Prime Minister Tony Abbott used a speech to an Asian financial forum in Sydney on Thursday to attack Labor for trying to scupper the deal when it is voted in parliament, describing it as “xenophobic short-term politics”.

Treasurer Joe Hockey broadened the attack, telling Opposition Leader Bill Shorten not to give in to the “xenophobic demands” of the CFMEU.

“It will cost Australian families jobs,” he told reporters in Sydney.

Opposition trade spokeswoman Penny Wong returned serve, telling the prime minister to stop playing the race card and just answer Labor’s concerns over what it will mean for Australian jobs.

“Labor won’t be lectured on race by a Liberal government that remains committed to protecting the rights of bigots and implementing a discriminatory foreign investment scheme that treats Chinese and American investors differently,” she said in a statement.

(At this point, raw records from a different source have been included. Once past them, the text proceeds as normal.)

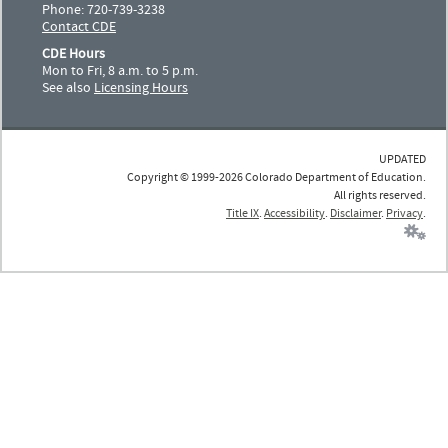
Phone: 720-739-3238
Contact CDE
CDE Hours
Mon to Fri, 8 a.m. to 5 p.m.
See also
Licensing Hours
UPDATED
Copyright © 1999-2026 Colorado Department of Education.
All rights reserved.
Title IX
.
Accessibility
.
Disclaimer
.
Privacy
.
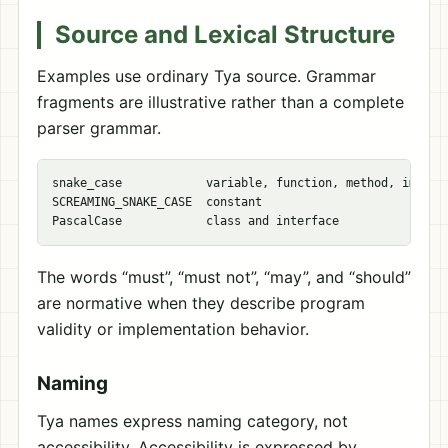
Source and Lexical Structure
Examples use ordinary Tya source. Grammar
fragments are illustrative rather than a complete
parser grammar.
snake_case            variable, function, method, import 
SCREAMING_SNAKE_CASE  constant

The words “must”, “must not”, “may”, and “should”
are normative when they describe program
validity or implementation behavior.
Naming
Tya names express naming category, not
accessibility. Accessibility is expressed by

But Mr Abbott made it clear that the government wouldn’t be making any amendments, saying a “deal is a deal”.

He said to amend one part of the FTA will reopen it all, and his government won’t do that because it would put Australian businesses, exports and jobs at risk.

Former Labor foreign minister Bob Carr believes that while the unions have legitimate concerns over Australian jobs, there are many safeguards in the provisions of the FTA and that the capacity to bring in foreign labour would not apply to normal projects.

“They’ve got to test local markets first to see whether they can find Australian workers and Australian conditions apply,” he told AAP on the fringes of the conference.

National Farmers’ Federation president Brent Finlay believes the FTA is a “game changer”.

“Delaying the agreement could cost the agricultural export trade up to $300 million in 2016 alone,” he said in a statement.

Mining boss Andrew Forrest hit out at what he described as “misleading” advertising by the CFMEU over the FTA.

“I ask all of us to work against anything which does incite any kind of racism, any kind of pent-up xenophobia,” the Fortescue Metals Group chairman told reporters.


* It removes barriers to Australian agricultural exports, including beef, dairy, lamb, wine, horticulture and seafood.

* Meat and Livestock Australia forecast their sector will benefit by $11 billion over the next decade.

* The FTA means duty-free entry for 99.9 per cent of Australia’s resources, energy and manufacturing exports within four years.

* The Minerals Council of Australia says this removes nearly $600 million in costs from the bilateral minerals and energy trade.

* Australian banks will be able to expand branch networks in China.

* Australian fund managers will be able to invest overseas on behalf of qualified Chinese institutions and Australian insurers will be able to provide third party motor vehicle insurance.

* The agreement secures the jobs of over 400,000 Australian workers employed in financial services, while opening new opportunities.